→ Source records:
☆ ☆ ☆

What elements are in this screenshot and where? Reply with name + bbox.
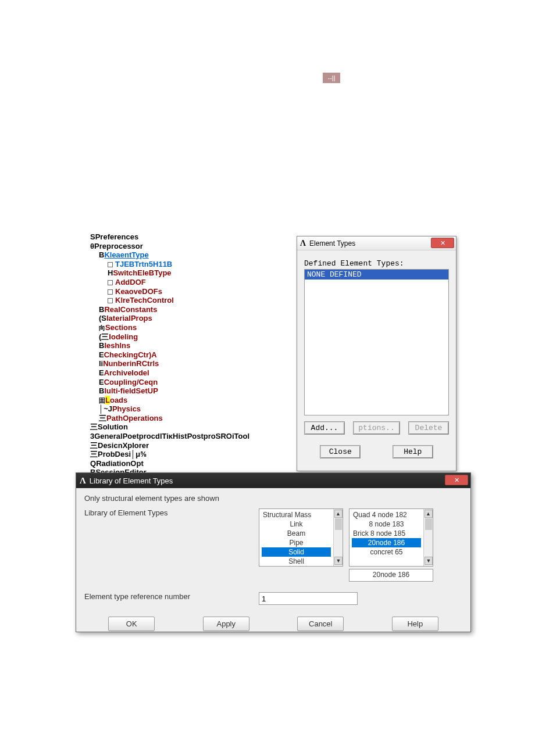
scroll-thumb[interactable] (335, 518, 342, 530)
scroll-up-icon[interactable]: ▲ (425, 510, 433, 518)
category-listbox[interactable]: Structural Mass Link Beam Pipe Solid She… (259, 508, 343, 567)
list-item[interactable]: Pipe (262, 538, 331, 547)
tree-item-radiation-opt[interactable]: QRadiationOpt (90, 459, 294, 468)
checkbox-icon (108, 280, 113, 285)
list-item[interactable]: Link (262, 519, 331, 529)
tree-item-archive-model[interactable]: EArchiveIodel (90, 368, 294, 378)
scrollbar[interactable]: ▲ ▼ (333, 509, 343, 566)
ok-button[interactable]: OK (108, 617, 155, 631)
close-dialog-button[interactable]: Close (320, 445, 361, 458)
list-item[interactable]: Structural Mass (262, 510, 331, 519)
ref-number-label: Element type reference number (84, 592, 259, 601)
tree-item-meshing[interactable]: BIeshlns (90, 341, 294, 350)
tree-item-physics[interactable]: │~JPhysics (90, 404, 294, 414)
library-title-bar[interactable]: Λ Library of Element Types ✕ (76, 473, 470, 488)
delete-button[interactable]: Delete (408, 421, 449, 435)
add-button[interactable]: Add... (304, 421, 345, 435)
dialog-title: Library of Element Types (90, 476, 173, 485)
tree-item-coupling-ceqn[interactable]: ECoupling/Ceqn (90, 378, 294, 387)
help-button[interactable]: Help (393, 445, 433, 458)
list-item-selected[interactable]: 20node 186 (352, 538, 421, 547)
tree-item-add-edit-delete[interactable]: TJEBTrtn5H11B (90, 260, 294, 269)
options-button[interactable]: ptions.. (353, 421, 400, 435)
list-item-selected[interactable]: Solid (262, 547, 331, 557)
app-logo-icon: Λ (300, 239, 306, 248)
element-types-dialog: Λ Element Types ✕ Defined Element Types:… (297, 236, 456, 471)
tree-item-elem-tech-control[interactable]: KlreTechControl (90, 296, 294, 305)
tree-item-solution[interactable]: 三Solution (90, 422, 294, 432)
tree-item-general-postproc[interactable]: 3GeneralPoetprocdlTiκHistPostproSROiTool (90, 432, 294, 441)
ref-number-input[interactable] (259, 592, 358, 605)
defined-types-label: Defined Element Types: (304, 259, 449, 268)
help-button[interactable]: Help (392, 617, 438, 631)
tree-item-preprocessor[interactable]: θPreprocessor (90, 242, 294, 251)
tree-item-sections[interactable]: 向Sections (90, 323, 294, 332)
cancel-button[interactable]: Cancel (297, 617, 344, 631)
filter-note: Only structural element types are shown (84, 494, 462, 503)
checkbox-icon (108, 262, 113, 267)
tree-item-prob-design[interactable]: 三ProbDesi│μ⅝ (90, 450, 294, 459)
dialog-title: Element Types (309, 239, 355, 248)
close-button[interactable]: ✕ (431, 238, 454, 248)
tree-item-switch-elem-type[interactable]: HSwitchEleBType (90, 268, 294, 278)
tree-item-modeling[interactable]: (三Iodeling (90, 332, 294, 342)
app-logo-icon: Λ (80, 476, 86, 486)
scroll-thumb[interactable] (425, 518, 432, 530)
tree-item-preferences[interactable]: SPreferences (90, 232, 294, 242)
list-item[interactable]: Beam (262, 529, 331, 538)
checkbox-icon (108, 298, 113, 303)
tree-item-multi-field-setup[interactable]: BIulti-fieldSetUP (90, 386, 294, 396)
list-item[interactable]: Brick 8 node 185 (352, 529, 421, 538)
list-item-selected[interactable]: NONE DEFINED (305, 270, 448, 280)
tree-item-remove-dofs[interactable]: KeaoveDOFs (90, 287, 294, 296)
tree-item-numbering-ctrls[interactable]: liNunberinRCtrls (90, 359, 294, 368)
checkbox-icon (108, 289, 113, 295)
tree-item-elementtype[interactable]: BKleaentType (90, 250, 294, 260)
scroll-down-icon[interactable]: ▼ (425, 557, 433, 565)
scroll-up-icon[interactable]: ▲ (334, 510, 343, 518)
list-item[interactable]: 8 node 183 (352, 519, 421, 529)
tree-item-path-operations[interactable]: 三PathOperations (90, 414, 294, 423)
scroll-down-icon[interactable]: ▼ (334, 557, 343, 565)
selected-element-display: 20node 186 (349, 569, 433, 582)
list-item[interactable]: Quad 4 node 182 (352, 510, 421, 519)
list-item[interactable]: Shell (262, 557, 331, 566)
library-label: Library of Element Types (84, 508, 259, 517)
tree-item-add-dof[interactable]: AddDOF (90, 278, 294, 287)
element-listbox[interactable]: Quad 4 node 182 8 node 183 Brick 8 node … (349, 508, 433, 567)
tree-item-designxplorer[interactable]: 三DesicnXplorer (90, 441, 294, 450)
defined-types-list[interactable]: NONE DEFINED (304, 269, 449, 415)
tree-item-checking-ctrls[interactable]: ECheckingCtr)A (90, 350, 294, 360)
scrollbar[interactable]: ▲ ▼ (423, 509, 433, 566)
status-badge: --|| (323, 73, 340, 83)
tree-item-material-props[interactable]: (SIaterialProps (90, 314, 294, 323)
main-menu-tree: SPreferences θPreprocessor BKleaentType … (90, 232, 294, 486)
library-element-types-dialog: Λ Library of Element Types ✕ Only struct… (76, 472, 471, 632)
close-button[interactable]: ✕ (445, 475, 468, 485)
element-types-title-bar[interactable]: Λ Element Types ✕ (297, 237, 456, 250)
list-item[interactable]: concret 65 (352, 547, 421, 557)
tree-item-loads[interactable]: 固LLoadsoads (90, 396, 294, 405)
apply-button[interactable]: Apply (203, 617, 249, 631)
tree-item-real-constants[interactable]: BRealConstants (90, 305, 294, 314)
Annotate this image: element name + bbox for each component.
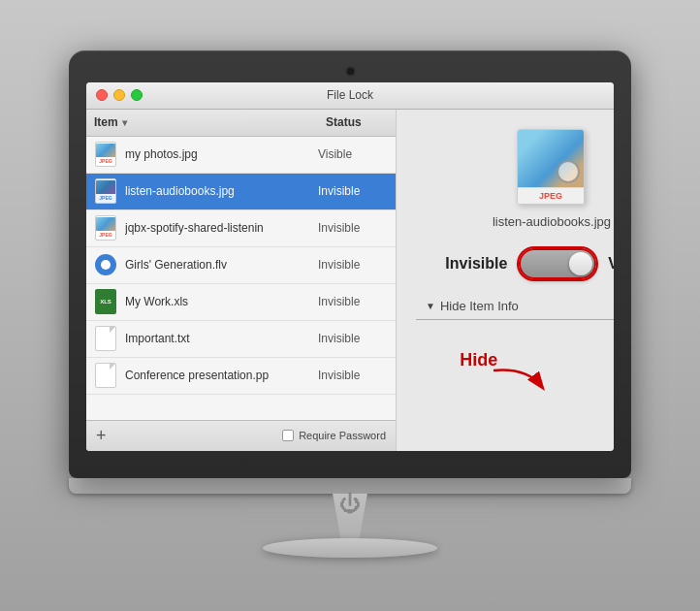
col-status-header: Status <box>318 115 396 129</box>
file-status: Invisible <box>318 369 396 382</box>
file-icon-cell: JPEG <box>86 178 125 204</box>
file-status: Invisible <box>318 332 396 345</box>
col-item-header: Item ▾ <box>86 115 318 129</box>
file-name: Girls' Generation.flv <box>125 258 318 272</box>
add-button[interactable]: + <box>96 427 107 444</box>
xls-icon: XLS <box>95 289 116 314</box>
require-password-label: Require Password <box>299 430 386 441</box>
title-bar: File Lock <box>86 82 614 110</box>
file-preview-icon: JPEG <box>517 129 587 207</box>
file-row[interactable]: Important.txt Invisible <box>86 321 396 358</box>
imac-base <box>263 538 437 558</box>
file-status: Invisible <box>318 184 396 198</box>
file-icon-cell: JPEG <box>86 142 125 167</box>
file-name: my photos.jpg <box>125 147 318 161</box>
jpeg-icon: JPEG <box>95 142 116 167</box>
app-content: Item ▾ Status JPEG <box>86 110 614 451</box>
file-status: Invisible <box>318 295 396 308</box>
file-list-header: Item ▾ Status <box>86 110 396 137</box>
selected-file-name: listen-audiobooks.jpg <box>493 214 611 229</box>
toggle-visible-label: Visible <box>608 255 614 273</box>
close-button[interactable] <box>96 89 108 101</box>
preview-jpeg-image <box>518 130 584 187</box>
sort-icon[interactable]: ▾ <box>122 117 127 128</box>
visibility-toggle[interactable] <box>519 248 596 279</box>
file-name: jqbx-spotify-shared-listenin <box>125 221 318 235</box>
traffic-lights <box>96 89 143 101</box>
file-status: Visible <box>318 147 396 161</box>
maximize-button[interactable] <box>131 89 143 101</box>
imac-screen-bezel: File Lock Item ▾ Status <box>69 50 631 478</box>
minimize-button[interactable] <box>113 89 125 101</box>
file-icon-cell: JPEG <box>86 215 125 241</box>
file-icon-cell: XLS <box>86 289 125 314</box>
file-name: Conference presentation.pp <box>125 369 318 382</box>
require-password-checkbox[interactable] <box>282 430 294 441</box>
imac-screen: File Lock Item ▾ Status <box>86 82 614 451</box>
file-status: Invisible <box>318 221 396 235</box>
file-icon-cell <box>86 326 125 351</box>
right-panel: JPEG listen-audiobooks.jpg Hide <box>397 110 614 451</box>
toggle-knob <box>569 252 592 275</box>
file-name: My Work.xls <box>125 295 318 308</box>
jpeg-icon: JPEG <box>95 178 116 204</box>
doc-icon <box>95 326 116 351</box>
doc-icon <box>95 363 116 388</box>
file-list-panel: Item ▾ Status JPEG <box>86 110 397 451</box>
window-title: File Lock <box>327 88 373 102</box>
toggle-invisible-label: Invisible <box>445 255 507 273</box>
file-row[interactable]: JPEG jqbx-spotify-shared-listenin Invisi… <box>86 210 396 247</box>
hide-annotation: Hide <box>460 350 497 370</box>
jpeg-icon: JPEG <box>95 215 116 241</box>
file-name: Important.txt <box>125 332 318 345</box>
require-password-area: Require Password <box>282 430 386 441</box>
file-icon-cell <box>86 363 125 388</box>
preview-jpeg-label: JPEG <box>518 187 584 204</box>
file-rows: JPEG my photos.jpg Visible JPEG <box>86 137 396 420</box>
hide-item-info-label: Hide Item Info <box>440 299 519 313</box>
file-row[interactable]: JPEG my photos.jpg Visible <box>86 137 396 174</box>
file-row[interactable]: JPEG listen-audiobooks.jpg Invisible <box>86 174 396 210</box>
imac-wrapper: File Lock Item ▾ Status <box>69 50 631 562</box>
toggle-area: Hide Invisible <box>445 248 614 279</box>
hide-item-info[interactable]: ▼ Hide Item Info <box>426 299 519 313</box>
file-name: listen-audiobooks.jpg <box>125 184 318 198</box>
audio-icon <box>95 254 116 275</box>
file-status: Invisible <box>318 258 396 272</box>
file-row[interactable]: XLS My Work.xls Invisible <box>86 284 396 321</box>
divider <box>416 319 614 320</box>
file-row[interactable]: Girls' Generation.flv Invisible <box>86 247 396 284</box>
triangle-icon: ▼ <box>426 301 435 311</box>
file-list-footer: + Require Password <box>86 420 396 451</box>
power-icon: ⏻ <box>335 492 365 521</box>
preview-jpeg: JPEG <box>517 129 585 205</box>
hide-arrow-icon <box>489 366 547 395</box>
file-icon-cell <box>86 254 125 275</box>
file-row[interactable]: Conference presentation.pp Invisible <box>86 358 396 395</box>
camera-dot <box>347 68 354 75</box>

☆ ☆ ☆

→ What is required: When a line in the records above contains the word "Conference", copy it.

→ The completed task:
file-name: Conference presentation.pp <box>125 369 318 382</box>
file-row[interactable]: Conference presentation.pp Invisible <box>86 358 396 395</box>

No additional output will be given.